## Work instruction:
Please reproduce the line containing "Lala nhận bọc ghế tại nhà, sofa đôi, ghế ph" and every line after it in the records below, exactly and with nothing else.

** Record set follows **

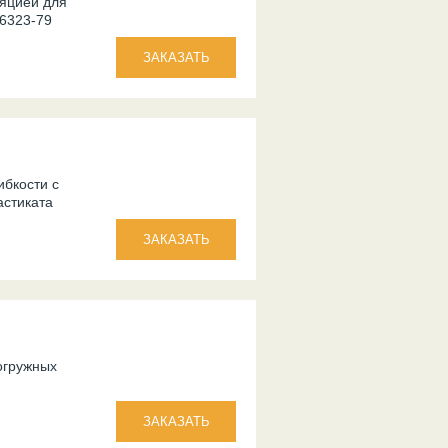
яцией для
 6323-79
ибкости с
астиката
огружных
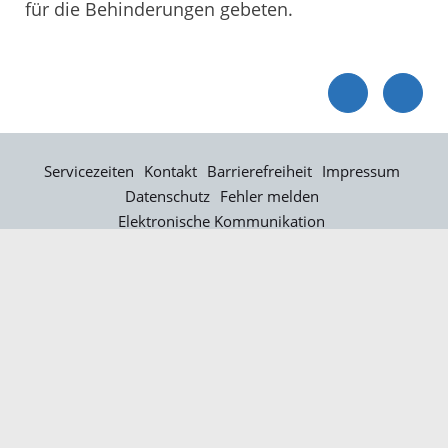
für die Behinderungen gebeten.
Servicezeiten
Kontakt
Barrierefreiheit
Impressum
Datenschutz
Fehler melden
Elektronische Kommunikation
Kontakt
Landratsamt Ortenaukreis
Badstraße 20
77652 Offenburg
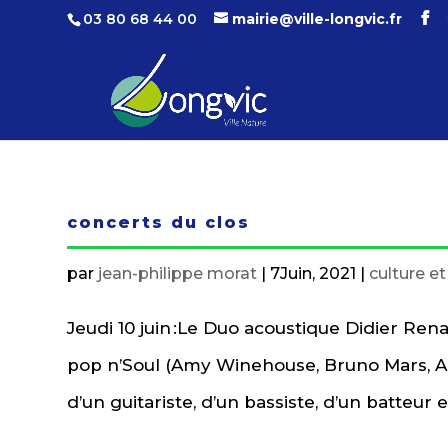
03 80 68 44 00
mairie@ville-longvic.fr
concerts du clos
par
jean-philippe morat
|
7Juin, 2021
|
culture e
Jeudi 10 juin :Le Duo acoustique Didier Re
pop n’Soul (Amy Winehouse, Bruno Mars, Ar
d’un guitariste, d’un bassiste, d’un batteur 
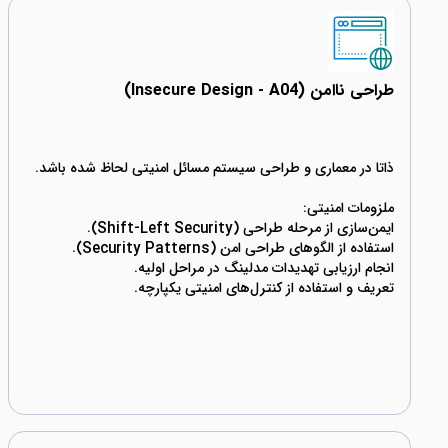
طراحی ناامن (Insecure Design - A04)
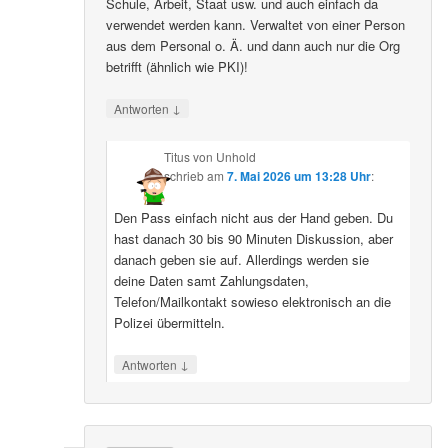
Schule, Arbeit, Staat usw. und auch einfach da
verwendet werden kann. Verwaltet von einer Person
aus dem Personal o. Ä. und dann auch nur die Org
betrifft (ähnlich wie PKI)!
↓
Antworten
Titus von Unhold
schrieb
am
7. Mai 2026 um 13:28 Uhr
:
Den Pass einfach nicht aus der Hand geben. Du
hast danach 30 bis 90 Minuten Diskussion, aber
danach geben sie auf. Allerdings werden sie
deine Daten samt Zahlungsdaten,
Telefon/Mailkontakt sowieso elektronisch an die
Polizei übermitteln.
↓
Antworten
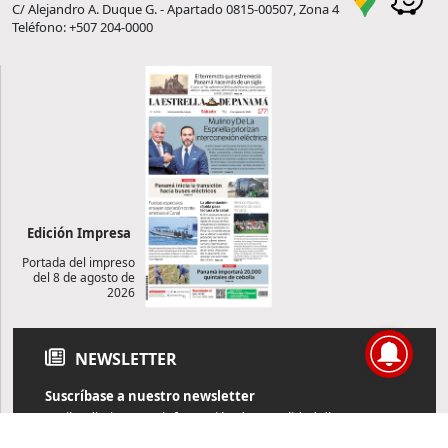
C/ Alejandro A. Duque G. - Apartado 0815-00507, Zona 4
Teléfono: +507 204-0000
Edición Impresa
Portada del impreso
del 8 de agosto de
2026
NEWSLETTER
Suscríbase a nuestro newsletter
Reciba diariamente información de actualidad directamente en
su correo electrónico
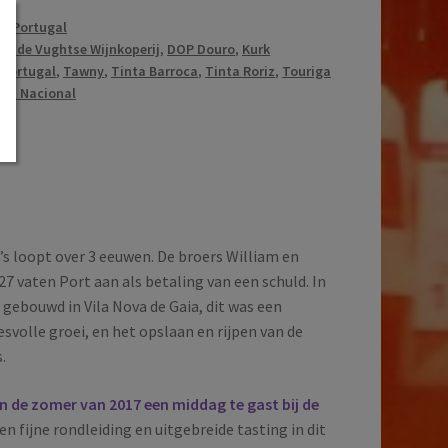
t
,
Portugal
or de Vughtse Wijnkoperij
,
DOP Douro
,
Kurk
,
Portugal
,
Tawny
,
Tinta Barroca
,
Tinta Roriz
,
Touriga
iga Nacional
’s loopt over 3 eeuwen. De broers William en
 vaten Port aan als betaling van een schuld. In
gebouwd in Vila Nova de Gaia, dit was een
svolle groei, en het opslaan en rijpen van de
.
n de zomer van 2017 een middag te gast bij de
Een fijne rondleiding en uitgebreide tasting in dit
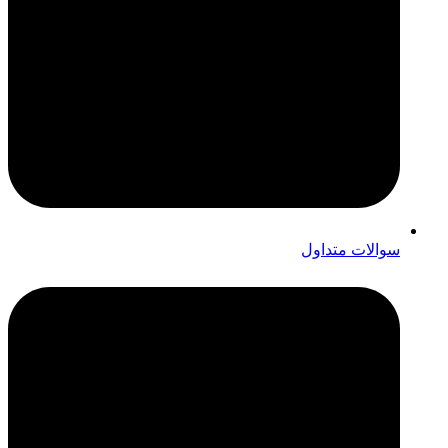
سوالات متداول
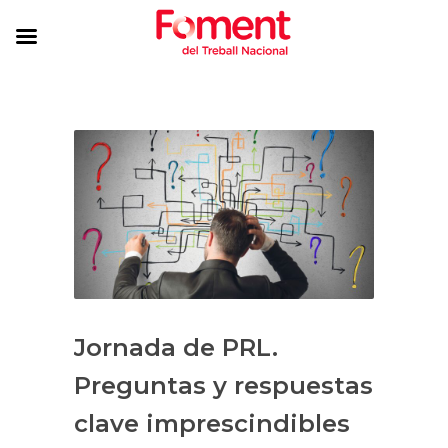
Jornada de PRL.
Preguntas y respuestas
clave imprescindibles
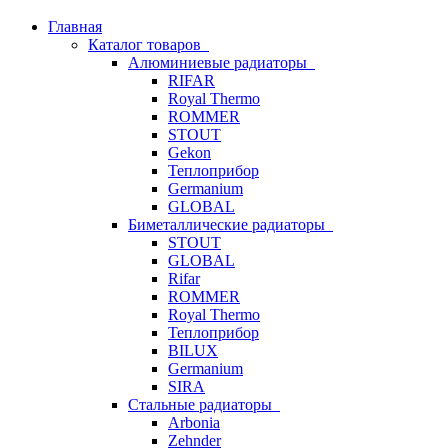
Главная
Каталог товаров
Алюминиевые радиаторы
RIFAR
Royal Thermo
ROMMER
STOUT
Gekon
Теплоприбор
Germanium
GLOBAL
Биметаллические радиаторы
STOUT
GLOBAL
Rifar
ROMMER
Royal Thermo
Теплоприбор
BILUX
Germanium
SIRA
Стальные радиаторы
Arbonia
Zehnder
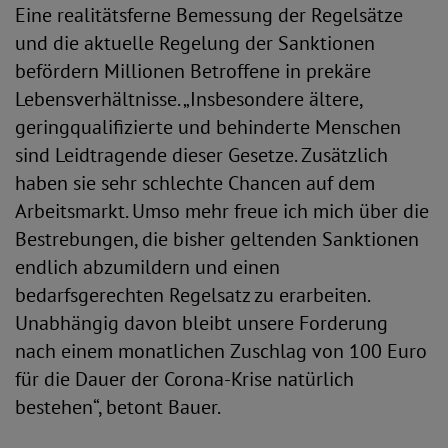
Eine realitätsferne Bemessung der Regelsätze
und die aktuelle Regelung der Sanktionen
befördern Millionen Betroffene in prekäre
Lebensverhältnisse. „Insbesondere ältere,
geringqualifizierte und behinderte Menschen
sind Leidtragende dieser Gesetze. Zusätzlich
haben sie sehr schlechte Chancen auf dem
Arbeitsmarkt. Umso mehr freue ich mich über die
Bestrebungen, die bisher geltenden Sanktionen
endlich abzumildern und einen
bedarfsgerechten Regelsatz zu erarbeiten.
Unabhängig davon bleibt unsere Forderung
nach einem monatlichen Zuschlag von 100 Euro
für die Dauer der Corona-Krise natürlich
bestehen“, betont Bauer.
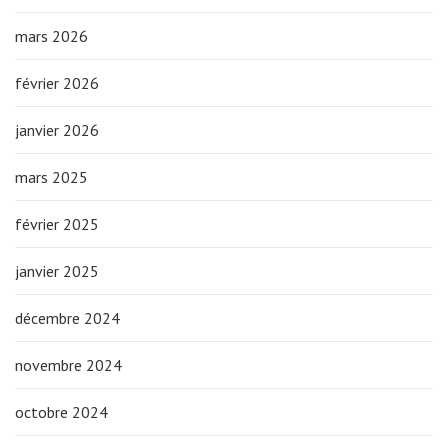
mars 2026
février 2026
janvier 2026
mars 2025
février 2025
janvier 2025
décembre 2024
novembre 2024
octobre 2024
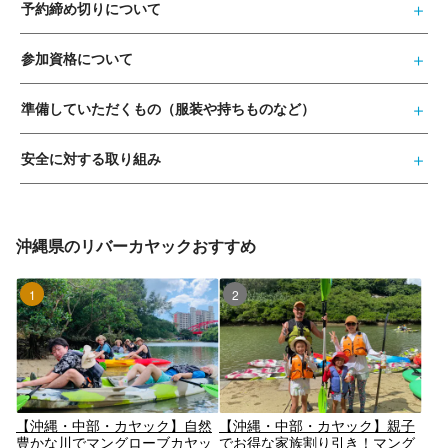
予約締め切りについて
参加資格について
準備していただくもの（服装や持ちものなど）
安全に対する取り組み
沖縄県のリバーカヤックおすすめ
1位
2位
【沖縄・中部・カヤック】自然
【沖縄・中部・カヤック】親子
豊かな川でマングローブカヤッ
でお得な家族割り引き！マング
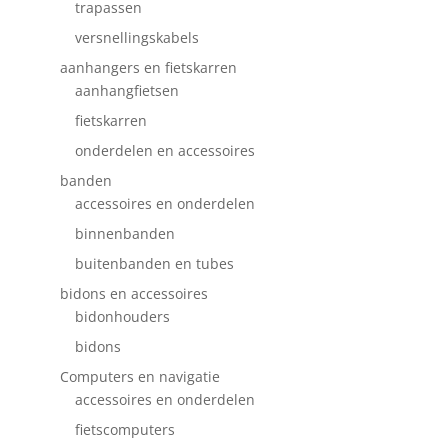
trapassen
versnellingskabels
aanhangers en fietskarren
aanhangfietsen
fietskarren
onderdelen en accessoires
banden
accessoires en onderdelen
binnenbanden
buitenbanden en tubes
bidons en accessoires
bidonhouders
bidons
Computers en navigatie
accessoires en onderdelen
fietscomputers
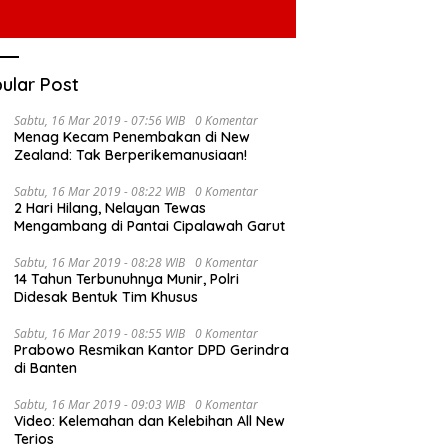
ular Post
Sabtu, 16 Mar 2019 - 07:56 WIB
0 Komentar
Menag Kecam Penembakan di New
Zealand: Tak Berperikemanusiaan!
Sabtu, 16 Mar 2019 - 08:22 WIB
0 Komentar
2 Hari Hilang, Nelayan Tewas
Mengambang di Pantai Cipalawah Garut
Sabtu, 16 Mar 2019 - 08:28 WIB
0 Komentar
14 Tahun Terbunuhnya Munir, Polri
Didesak Bentuk Tim Khusus
Sabtu, 16 Mar 2019 - 08:55 WIB
0 Komentar
Prabowo Resmikan Kantor DPD Gerindra
di Banten
Sabtu, 16 Mar 2019 - 09:03 WIB
0 Komentar
Video: Kelemahan dan Kelebihan All New
Terios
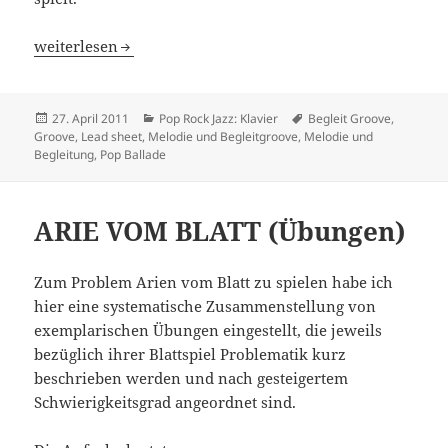
Problem: MELODIESPIEL + BEGLEIT-GROOVE (Bsp.: Pop Ba
weiterlesen
Veröffentlicht
Kategorien
Schlagwörter
27. April 2011
Pop Rock Jazz: Klavier
Begleit Groove
,
am
Groove
,
Lead sheet
,
Melodie und Begleitgroove
,
Melodie und
Begleitung
,
Pop Ballade
ARIE VOM BLATT (Übungen)
Zum Problem Arien vom Blatt zu spielen habe ich
hier eine systematische Zusammenstellung von
exemplarischen Übungen eingestellt, die jeweils
bezüglich ihrer Blattspiel Problematik kurz
beschrieben werden und nach gesteigertem
Schwierigkeitsgrad angeordnet sind.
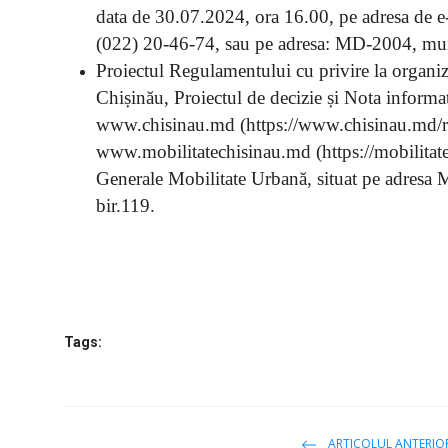
data de 30.07.2024, ora 16.00, pe adresa de 
(022) 20-46-74, sau pe adresa: MD-2004, mun.
Proiectul Regulamentului cu privire la organiz
Chișinău, Proiectul de decizie și Nota informa
www.chisinau.md
(https://www.chisinau.md/ro
www.mobilitatechisinau.md (https://mobilitate
Generale Mobilitate Urbană, situat pe adresa
bir.119.
Tags:
ARTICOLUL ANTERIO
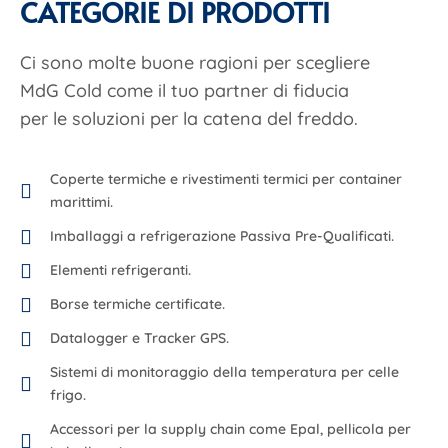
CATEGORIE DI PRODOTTI
Ci sono molte buone ragioni per scegliere
MdG Cold come il tuo partner di fiducia
per le soluzioni per la catena del freddo.
Coperte termiche e rivestimenti termici per container
marittimi.
Imballaggi a refrigerazione Passiva Pre-Qualificati.
Elementi refrigeranti.
Borse termiche certificate.
Datalogger e Tracker GPS.
Sistemi di monitoraggio della temperatura per celle
frigo.
Accessori per la supply chain come Epal, pellicola per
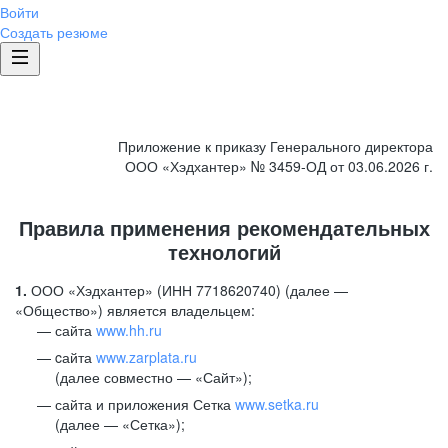
Войти
Создать резюме
Приложение к приказу Генерального директора
ООО «Хэдхантер» № 3459-ОД от 03.06.2026 г.
Правила применения рекомендательных
технологий
1.
ООО «Хэдхантер» (ИНН 7718620740) (далее —
«Общество») является владельцем:
сайта
www.hh.ru
cайта
www.zarplata.ru
(далее совместно — «Сайт»);
сайта и приложения Сетка
www.setka.ru
(далее — «Сетка»);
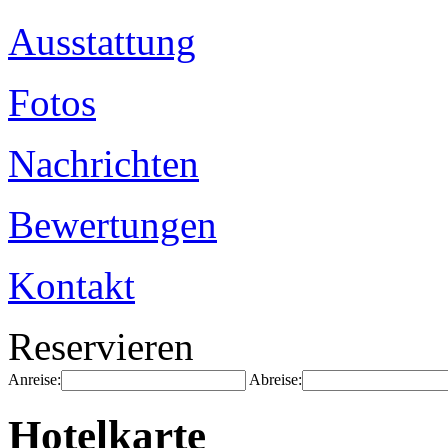
Ausstattung
Fotos
Nachrichten
Bewertungen
Kontakt
Reservieren
Anreise:
Abreise:
Hotelkarte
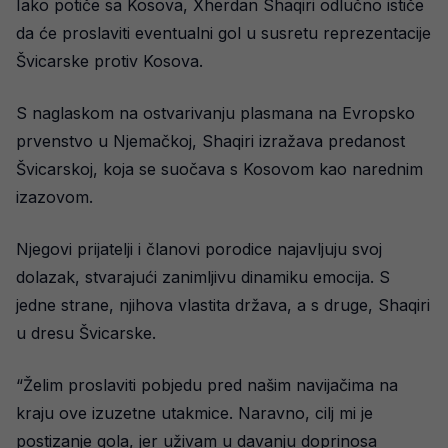
Iako potiče sa Kosova, Xherdan Shaqiri odlučno ističe
da će proslaviti eventualni gol u susretu reprezentacije
Švicarske protiv Kosova.
S naglaskom na ostvarivanju plasmana na Evropsko
prvenstvo u Njemačkoj, Shaqiri izražava predanost
Švicarskoj, koja se suočava s Kosovom kao narednim
izazovom.
Njegovi prijatelji i članovi porodice najavljuju svoj
dolazak, stvarajući zanimljivu dinamiku emocija. S
jedne strane, njihova vlastita država, a s druge, Shaqiri
u dresu Švicarske.
“Želim proslaviti pobjedu pred našim navijačima na
kraju ove izuzetne utakmice. Naravno, cilj mi je
postizanje gola, jer uživam u davanju doprinosa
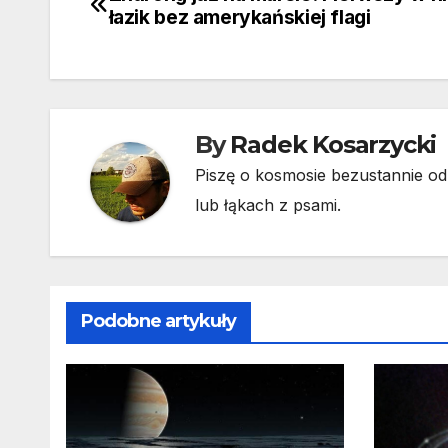
Nawigacja
łazik bez amerykańskiej flagi
wpisu
By
Radek Kosarzycki
Piszę o kosmosie bezustannie od 
lub łąkach z psami.
Podobne artykuły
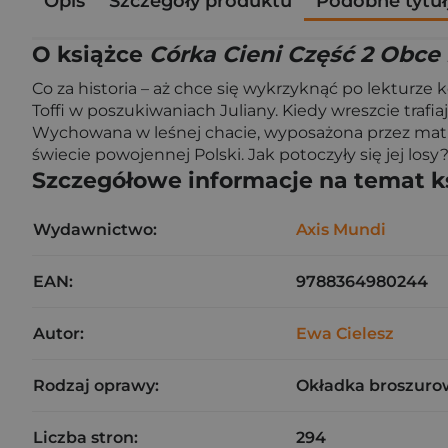
Opis
Szczegóły produktu
Podobne tytuł
O książce
Córka Cieni Część 2 Obce
Co za historia – aż chce się wykrzyknąć po lekturze 
Toffi w poszukiwaniach Juliany. Kiedy wreszcie trafi
Wychowana w leśnej chacie, wyposażona przez matkę
świecie powojennej Polski. Jak potoczyły się jej losy
Szczegółowe informacje na temat k
Wydawnictwo:
Axis Mundi
EAN:
9788364980244
Autor:
Ewa Cielesz
Rodzaj oprawy:
Okładka broszuro
Liczba stron:
294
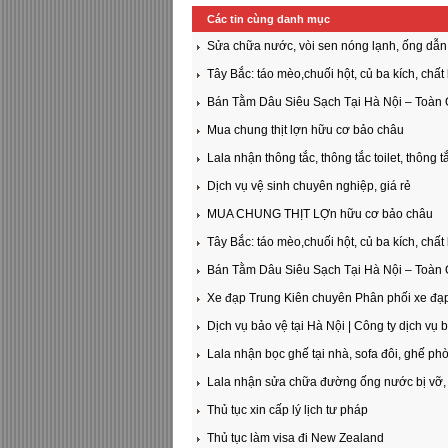
Các tin cùng danh mục
Sửa chữa nước, vòi sen nóng lạnh, ống dẫn
Tây Bắc: táo mèo,chuối hột, củ ba kích, chất
Bán Tằm Dâu Siêu Sạch Tại Hà Nội – Toàn
Mua chung thịt lợn hữu cơ bảo châu
Lala nhận thông tắc, thông tắc toilet, thông 
Dịch vụ vệ sinh chuyên nghiệp, giá rẻ
MUA CHUNG THỊT LỢn hữu cơ bảo châu
Tây Bắc: táo mèo,chuối hột, củ ba kích, chất
Bán Tằm Dâu Siêu Sạch Tại Hà Nội – Toàn
Xe đạp Trung Kiên chuyên Phân phối xe đạp
Dịch vụ bảo vệ tại Hà Nội | Công ty dịch vụ 
Lala nhận bọc ghế tại nhà, sofa đôi, ghế ph
Lala nhận sửa chữa đường ống nước bị vỡ, b
Thủ tục xin cấp lý lịch tư pháp
Thủ tục làm visa đi New Zealand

** End of Record set **

## Answer for this exercise:
Lala nhận bọc ghế tại nhà, sofa đôi, ghế ph
Lala nhận sửa chữa đường ống nước bị vỡ, b
Thủ tục xin cấp lý lịch tư pháp
Thủ tục làm visa đi New Zealand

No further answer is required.